Die europäische Bedeutung des Werkes

[215] Futur, vous m'exaltez comme autrefois mon Dieu!

E. V.


Die letzte, die entscheidend wirkende Kraft eines jeden, diejenige, die allein erst sein Werk oder seine Tätigkeit zur höchsten Möglichkeit anspannen kann, ist das Verantwortungsgefühl. Verantwortlich sein und sich so empfinden heißt, das ganze Leben gewissermaßen als eine ungeheure Schuld betrachten, die man mit allen Kräften abzuzahlen sich bemühen muß, heißt, seine jeweilige irdische Aufgabe in ihrer ganzen umspannenden Bedeutung, Wichtigkeit und Peripherie zu überschauen und dann seine eigenen innerlichen Möglichkeiten und Fähigkeiten zu ihrer vollkommensten Bewältigung zu erheben. Diese irdische Aufgabe ist nun den meisten schon äußerlich abgegrenzt in einem Amt, in einem Beruf, im Umkreis einer Tätigkeit. Bei einem Künstler aber ist sie gewissermaßen ein unendliches Maß, das nie erreichbar wird, seine Aufgabe daher eine unbegrenzte, eine ewige, nie ermattende Sehnsucht. Da seine Pflicht eigentlich nur sein kann, sich selbst möglichst vollkommen zum Ausdruck zu bringen, so fällt diese Verantwortung mit der Anforderung zusammen, sein Leben und damit auch sein Talent zur höchsten Vollendung zu bringen, im Goetheschen Sinn »das enge Dasein zur Ewigkeit zu erweitern«. Der Künstler ist für sein Talent verantwortlich, weil es seine Aufgabe ist, es zu entäußern. Je höher nun die Idee der Kunst begriffen ist, je mehr sie ihre Aufgabe als Aufgabe zum universellen Lebensausgleich empfindet, um so mehr muß das Verantwortlichkeitsgefühl in einem Schaffenden gesteigert sein.

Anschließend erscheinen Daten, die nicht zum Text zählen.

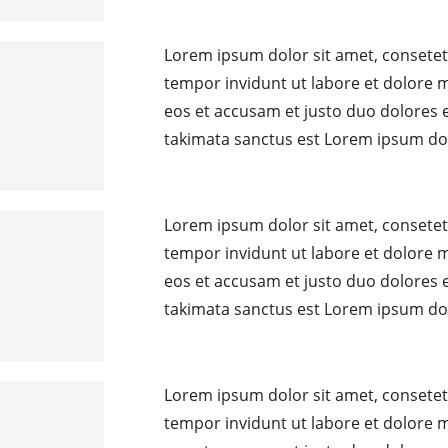
Lorem ipsum dolor sit amet, consetet
tempor invidunt ut labore et dolore 
eos et accusam et justo duo dolores e
takimata sanctus est Lorem ipsum do
Lorem ipsum dolor sit amet, consetet
tempor invidunt ut labore et dolore 
eos et accusam et justo duo dolores e
takimata sanctus est Lorem ipsum do
Lorem ipsum dolor sit amet, consetet
tempor invidunt ut labore et dolore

Verhaeren ist nun von den Dichtern unserer Tage[215] derjenige, der dieses Verantwortlichkeitsgefühl am stärksten empfunden hat. Dichten heißt für ihn nicht nur sich selbst zum Ausdruck zu bringen, sondern das Ringen, Streben, Bemühen der ganzen Zeit, die furchtbare Qual und die Seligkeit des Gebarens der neuen Dinge. Eben weil sein Werk ganz die Gegenwart umfaßt, sie ganz aussagen will, fühlt er sich vor der Zukunft verantwortlich. Für ihn muß ein wahrhafter Dichter die ganze seelische Sorge seiner Zeit veranschaulichen. Denn wenn die Späteren – so wie sie die Monumente abfragen werden nach unserer Kunst, die Bilder nach unseren Malern, die sozialen Formen nach unseren Philosophen – an die Verse und Werke der Heutigen die Frage stellen werden: was war eure Hoffnung, euer Empfinden, euer Ausgleich? wie habt ihr die Städte empfunden, die Menschen, die Dinge, die Götter? – werden wir ihnen antworten können? Das ist die innere Frage seines künstlerischen Gewissens. Und dieses Verantwortlichkeitsgefühl hat das Werk Verhaerens groß gemacht. Die meisten Dichter unserer Zeit sind fast unbekümmert um die Wirklichkeit. Die einen spielen zum Tanz auf, erheitern und beschäftigen die Sorglosen im Theater, andere wieder erzählen ihr eigenes Leid, verlangen Mitleid und Mitempfinden, sie, die mit den andern nie empfunden haben. Verhaeren aber wendet sich über Beifall und Mißfall unserer Zeit weit hinüber zu den Späteren:


»Celui qui me lira, dans les siècles un soir,

Troublant mes vers, sous leur sommeil ou sous leur cendre,

Et ranimant leur sens lointains, pour mieux comprendre

Comment ceux d'aujourd'hui s'armaient d'espoir:

Qu'il sache, avec quel violent élan ma joie

S'est, à travers les cris, les révoltes, les pleurs,[216]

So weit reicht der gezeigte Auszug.